If a record contains a picture, skip the picture and transcribe the rest exactly.

• [Material for this exercise]:
===
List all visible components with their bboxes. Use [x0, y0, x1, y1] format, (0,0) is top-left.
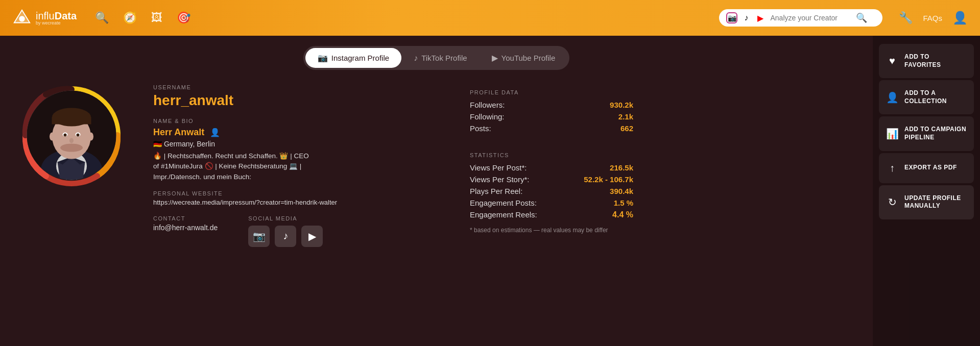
update-icon: ↻	[886, 196, 898, 208]
stat-following: Following: 2.1k	[470, 112, 633, 121]
bio: 🔥 | Rechtschaffen. Recht und Schaffen. 👑…	[153, 151, 439, 182]
tiktok-tab-label: TikTok Profile	[421, 54, 467, 62]
tiktok-tab-icon: ♪	[414, 54, 418, 63]
add-to-campaign-button[interactable]: 📊 ADD TO CAMPAIGN PIPELINE	[879, 116, 974, 151]
campaign-icon: 📊	[886, 128, 898, 140]
name-bio-label: NAME & BIO	[153, 118, 439, 124]
social-section: SOCIAL MEDIA 📷 ♪ ▶	[248, 215, 323, 247]
export-label: EXPORT AS PDF	[904, 164, 957, 172]
faqs-link[interactable]: FAQs	[923, 14, 942, 22]
youtube-social-btn[interactable]: ▶	[301, 226, 323, 247]
instagram-tab-label: Instagram Profile	[331, 54, 389, 62]
add-to-favorites-button[interactable]: ♥ ADD TO FAVORITES	[879, 44, 974, 78]
analytics-icon[interactable]: 🎯	[177, 11, 190, 24]
search-bar: 📷 ♪ ▶ 🔍	[719, 9, 882, 27]
contact-section: CONTACT info@herr-anwalt.de	[153, 215, 218, 232]
profile-info: USERNAME herr_anwalt NAME & BIO Herr Anw…	[153, 84, 439, 247]
tiktok-social-btn[interactable]: ♪	[275, 226, 296, 247]
heart-icon: ♥	[886, 55, 898, 67]
statistics-label: STATISTICS	[470, 152, 633, 158]
profile-data-label: PROFILE DATA	[470, 89, 633, 95]
full-name: Herr Anwalt 👤	[153, 127, 439, 138]
search-input[interactable]	[770, 14, 852, 22]
username: herr_anwalt	[153, 92, 439, 109]
svg-rect-11	[52, 117, 91, 125]
youtube-tab-icon: ▶	[492, 53, 498, 63]
svg-point-16	[69, 138, 74, 143]
collection-label: ADD TO A COLLECTION	[904, 89, 967, 105]
header-right: 🔧 FAQs 👤	[899, 11, 968, 25]
explore-icon[interactable]: 🧭	[123, 11, 137, 24]
instagram-tab-icon: 📷	[318, 53, 328, 63]
settings-icon[interactable]: 🔧	[899, 11, 913, 24]
verified-icon: 👤	[210, 128, 220, 137]
avatar-section	[20, 84, 123, 186]
logo-byline: by wecreate	[36, 21, 77, 26]
stat-plays-reel: Plays Per Reel: 390.4k	[470, 187, 633, 195]
svg-point-18	[50, 133, 55, 141]
contact-email: info@herr-anwalt.de	[153, 224, 218, 232]
tab-tiktok[interactable]: ♪ TikTok Profile	[401, 48, 479, 68]
profile-tabs: 📷 Instagram Profile ♪ TikTok Profile ▶ Y…	[20, 36, 852, 84]
website-label: PERSONAL WEBSITE	[153, 190, 439, 196]
search-nav-icon[interactable]: 🔍	[95, 11, 109, 24]
stat-views-post: Views Per Post*: 216.5k	[470, 163, 633, 172]
main-nav: 🔍 🧭 🖼 🎯	[95, 11, 190, 24]
app-header: influData by wecreate 🔍 🧭 🖼 🎯 📷 ♪ ▶ 🔍 🔧 …	[0, 0, 980, 36]
gallery-icon[interactable]: 🖼	[151, 11, 162, 24]
export-icon: ↑	[886, 162, 898, 174]
svg-point-15	[77, 134, 80, 137]
logo[interactable]: influData by wecreate	[12, 8, 79, 28]
right-panel: ♥ ADD TO FAVORITES 👤 ADD TO A COLLECTION…	[873, 36, 980, 346]
user-account-icon[interactable]: 👤	[952, 11, 968, 25]
search-button[interactable]: 🔍	[856, 12, 867, 23]
social-icons: 📷 ♪ ▶	[248, 226, 323, 247]
stat-posts: Posts: 662	[470, 124, 633, 133]
tiktok-platform-icon[interactable]: ♪	[740, 12, 752, 23]
update-profile-button[interactable]: ↻ UPDATE PROFILE MANUALLY	[879, 185, 974, 219]
stat-views-story: Views Per Story*: 52.2k - 106.7k	[470, 175, 633, 184]
update-label: UPDATE PROFILE MANUALLY	[904, 194, 967, 210]
tab-instagram[interactable]: 📷 Instagram Profile	[305, 48, 401, 68]
stats-note: * based on estimations — real values may…	[470, 226, 633, 235]
center-content: 📷 Instagram Profile ♪ TikTok Profile ▶ Y…	[0, 36, 873, 346]
contact-social: CONTACT info@herr-anwalt.de SOCIAL MEDIA…	[153, 215, 439, 247]
campaign-label: ADD TO CAMPAIGN PIPELINE	[904, 126, 967, 141]
social-label: SOCIAL MEDIA	[248, 215, 323, 221]
tab-youtube[interactable]: ▶ YouTube Profile	[480, 48, 568, 68]
avatar-image	[27, 91, 116, 180]
location: 🇩🇪 Germany, Berlin	[153, 140, 439, 148]
main-content: 📷 Instagram Profile ♪ TikTok Profile ▶ Y…	[0, 36, 980, 346]
tabs-container: 📷 Instagram Profile ♪ TikTok Profile ▶ Y…	[303, 46, 570, 70]
stat-engagement-posts: Engagement Posts: 1.5 %	[470, 199, 633, 207]
username-label: USERNAME	[153, 84, 439, 90]
export-pdf-button[interactable]: ↑ EXPORT AS PDF	[879, 153, 974, 183]
website-url: https://wecreate.media/impressum/?creato…	[153, 199, 439, 206]
youtube-platform-icon[interactable]: ▶	[755, 12, 766, 23]
collection-icon: 👤	[886, 91, 898, 104]
favorites-label: ADD TO FAVORITES	[904, 53, 967, 69]
youtube-tab-label: YouTube Profile	[501, 54, 556, 62]
platform-icons: 📷 ♪ ▶	[726, 12, 766, 23]
svg-point-1	[19, 16, 25, 21]
svg-point-17	[60, 144, 83, 152]
profile-layout: USERNAME herr_anwalt NAME & BIO Herr Anw…	[20, 84, 852, 247]
contact-label: CONTACT	[153, 215, 218, 221]
stats-section: PROFILE DATA Followers: 930.2k Following…	[470, 84, 633, 235]
avatar	[27, 91, 116, 180]
svg-point-14	[64, 134, 67, 137]
logo-text: influData	[36, 11, 77, 21]
instagram-platform-icon[interactable]: 📷	[726, 12, 737, 23]
instagram-social-btn[interactable]: 📷	[248, 226, 270, 247]
svg-point-19	[88, 133, 93, 141]
stat-engagement-reels: Engagement Reels: 4.4 %	[470, 210, 633, 219]
add-to-collection-button[interactable]: 👤 ADD TO A COLLECTION	[879, 80, 974, 114]
stat-followers: Followers: 930.2k	[470, 101, 633, 109]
===
• [Answer section]:
List all visible components with their bboxes. Use [x0, y0, x1, y1] format, (0,0) is top-left.
update-icon: ↻	[886, 196, 898, 208]
stat-following: Following: 2.1k	[470, 112, 633, 121]
bio: 🔥 | Rechtschaffen. Recht und Schaffen. 👑…	[153, 151, 439, 182]
tiktok-tab-label: TikTok Profile	[421, 54, 467, 62]
tiktok-tab-icon: ♪	[414, 54, 418, 63]
add-to-campaign-button[interactable]: 📊 ADD TO CAMPAIGN PIPELINE	[879, 116, 974, 151]
campaign-icon: 📊	[886, 128, 898, 140]
name-bio-label: NAME & BIO	[153, 118, 439, 124]
social-section: SOCIAL MEDIA 📷 ♪ ▶	[248, 215, 323, 247]
export-label: EXPORT AS PDF	[904, 164, 957, 172]
faqs-link[interactable]: FAQs	[923, 14, 942, 22]
youtube-social-btn[interactable]: ▶	[301, 226, 323, 247]
instagram-tab-label: Instagram Profile	[331, 54, 389, 62]
add-to-favorites-button[interactable]: ♥ ADD TO FAVORITES	[879, 44, 974, 78]
analytics-icon[interactable]: 🎯	[177, 11, 190, 24]
search-bar: 📷 ♪ ▶ 🔍	[719, 9, 882, 27]
contact-section: CONTACT info@herr-anwalt.de	[153, 215, 218, 232]
profile-info: USERNAME herr_anwalt NAME & BIO Herr Anw…	[153, 84, 439, 247]
tiktok-social-btn[interactable]: ♪	[275, 226, 296, 247]
heart-icon: ♥	[886, 55, 898, 67]
statistics-label: STATISTICS	[470, 152, 633, 158]
profile-data-label: PROFILE DATA	[470, 89, 633, 95]
full-name: Herr Anwalt 👤	[153, 127, 439, 138]
search-input[interactable]	[770, 14, 852, 22]
username: herr_anwalt	[153, 92, 439, 109]
svg-rect-11	[52, 117, 91, 125]
youtube-tab-icon: ▶	[492, 53, 498, 63]
svg-point-16	[69, 138, 74, 143]
collection-label: ADD TO A COLLECTION	[904, 89, 967, 105]
header-right: 🔧 FAQs 👤	[899, 11, 968, 25]
explore-icon[interactable]: 🧭	[123, 11, 137, 24]
instagram-tab-icon: 📷	[318, 53, 328, 63]
settings-icon[interactable]: 🔧	[899, 11, 913, 24]
verified-icon: 👤	[210, 128, 220, 137]
avatar-section	[20, 84, 123, 186]
logo-byline: by wecreate	[36, 21, 77, 26]
stat-plays-reel: Plays Per Reel: 390.4k	[470, 187, 633, 195]
svg-point-18	[50, 133, 55, 141]
contact-email: info@herr-anwalt.de	[153, 224, 218, 232]
tab-tiktok[interactable]: ♪ TikTok Profile	[401, 48, 479, 68]
profile-tabs: 📷 Instagram Profile ♪ TikTok Profile ▶ Y…	[20, 36, 852, 84]
website-label: PERSONAL WEBSITE	[153, 190, 439, 196]
search-nav-icon[interactable]: 🔍	[95, 11, 109, 24]
stat-views-post: Views Per Post*: 216.5k	[470, 163, 633, 172]
main-nav: 🔍 🧭 🖼 🎯	[95, 11, 190, 24]
app-header: influData by wecreate 🔍 🧭 🖼 🎯 📷 ♪ ▶ 🔍 🔧 …	[0, 0, 980, 36]
gallery-icon[interactable]: 🖼	[151, 11, 162, 24]
export-icon: ↑	[886, 162, 898, 174]
svg-point-15	[77, 134, 80, 137]
logo[interactable]: influData by wecreate	[12, 8, 79, 28]
right-panel: ♥ ADD TO FAVORITES 👤 ADD TO A COLLECTION…	[873, 36, 980, 346]
user-account-icon[interactable]: 👤	[952, 11, 968, 25]
search-button[interactable]: 🔍	[856, 12, 867, 23]
social-icons: 📷 ♪ ▶	[248, 226, 323, 247]
stat-posts: Posts: 662	[470, 124, 633, 133]
tiktok-platform-icon[interactable]: ♪	[740, 12, 752, 23]
update-profile-button[interactable]: ↻ UPDATE PROFILE MANUALLY	[879, 185, 974, 219]
stat-views-story: Views Per Story*: 52.2k - 106.7k	[470, 175, 633, 184]
update-label: UPDATE PROFILE MANUALLY	[904, 194, 967, 210]
tab-instagram[interactable]: 📷 Instagram Profile	[305, 48, 401, 68]
stats-note: * based on estimations — real values may…	[470, 226, 633, 235]
center-content: 📷 Instagram Profile ♪ TikTok Profile ▶ Y…	[0, 36, 873, 346]
contact-social: CONTACT info@herr-anwalt.de SOCIAL MEDIA…	[153, 215, 439, 247]
campaign-label: ADD TO CAMPAIGN PIPELINE	[904, 126, 967, 141]
social-label: SOCIAL MEDIA	[248, 215, 323, 221]
tab-youtube[interactable]: ▶ YouTube Profile	[480, 48, 568, 68]
avatar-image	[27, 91, 116, 180]
location: 🇩🇪 Germany, Berlin	[153, 140, 439, 148]
main-content: 📷 Instagram Profile ♪ TikTok Profile ▶ Y…	[0, 36, 980, 346]
tabs-container: 📷 Instagram Profile ♪ TikTok Profile ▶ Y…	[303, 46, 570, 70]
stat-engagement-posts: Engagement Posts: 1.5 %	[470, 199, 633, 207]
username-label: USERNAME	[153, 84, 439, 90]
export-pdf-button[interactable]: ↑ EXPORT AS PDF	[879, 153, 974, 183]
website-url: https://wecreate.media/impressum/?creato…	[153, 199, 439, 206]
youtube-platform-icon[interactable]: ▶	[755, 12, 766, 23]
collection-icon: 👤	[886, 91, 898, 104]
favorites-label: ADD TO FAVORITES	[904, 53, 967, 69]
youtube-tab-label: YouTube Profile	[501, 54, 556, 62]
platform-icons: 📷 ♪ ▶	[726, 12, 766, 23]
svg-point-1	[19, 16, 25, 21]
svg-point-17	[60, 144, 83, 152]
profile-layout: USERNAME herr_anwalt NAME & BIO Herr Anw…	[20, 84, 852, 247]
contact-label: CONTACT	[153, 215, 218, 221]
stats-section: PROFILE DATA Followers: 930.2k Following…	[470, 84, 633, 235]
avatar	[27, 91, 116, 180]
svg-point-14	[64, 134, 67, 137]
logo-text: influData	[36, 11, 77, 21]
instagram-platform-icon[interactable]: 📷	[726, 12, 737, 23]
instagram-social-btn[interactable]: 📷	[248, 226, 270, 247]
svg-point-19	[88, 133, 93, 141]
stat-engagement-reels: Engagement Reels: 4.4 %	[470, 210, 633, 219]
add-to-collection-button[interactable]: 👤 ADD TO A COLLECTION	[879, 80, 974, 114]
stat-followers: Followers: 930.2k	[470, 101, 633, 109]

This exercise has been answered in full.